Alligator Gar, considered a primitive species, is one of the largest freshwater fishes in North America. Fish have been reported over nine feet and 350 pound. Gars in the four to six feed range and well over 100 pounds are regularly captured. Alligator’s are sometimes confused with other gar species due to their similarity of appearance. However, this species is easily distinguishable with experience, training, and upon visual comparison. Gar are passive, solitary fish inhabit sluggish pools and backwaters or large rivers, bayous, and lakes in the southeastern U.S., primarily the Lower Mississippi River Valley and Gulf Coast states.
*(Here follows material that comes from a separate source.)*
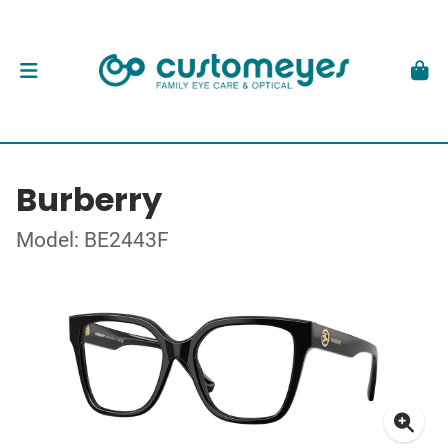
Burberry
Model: BE2443F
This gar is unique in that it possesses a dual row of large teeth in the upper jaw. Alligator gars are distinct from other gars by having a heavier and broader body, a short broad snout, and numerous large gator-like teeth. Colors are typically dark olive green along the back, fading to grayish shades along the sides, with a whitish belly. Their large bony scales along the mid-line have varying shades that help camouflage the fish. Historically, the scales have been used for jewelry. Fins often are black spotted and often have a reddish-pink hue. Colors vary widely depending on water turbidity. The fish is also known for its ability to survive outside the water.
When water temperatures reach the low 70’s, Alligator gar spawn in shallow, calm waters over flooded vegetation. They often congregate in high densities. Females are accompanied by one or more males. After fertilization the sticky egg masses adhere to vegetative matter, where they hatch in two to three days. Fry remain attached to the vegetation for several days until the egg yolk sac is fully absorbed. Young gar feed on plankton, invertebrates, amphibians, and fish, ultimately transitioning to a diet of primarily fish captured primarily by ambuse. It should be noted that the eggs are toxic to most vertebrates and crustaceans, so they should not be eaten or handled.
Bow fishing accounts for most of the sport fishing harvest, with some caught by conventional tackle. Many states where they were once unregulated now have or are considering regulations for management, conservation, and recovery of the species, as this species has experience large declines from historical numbers.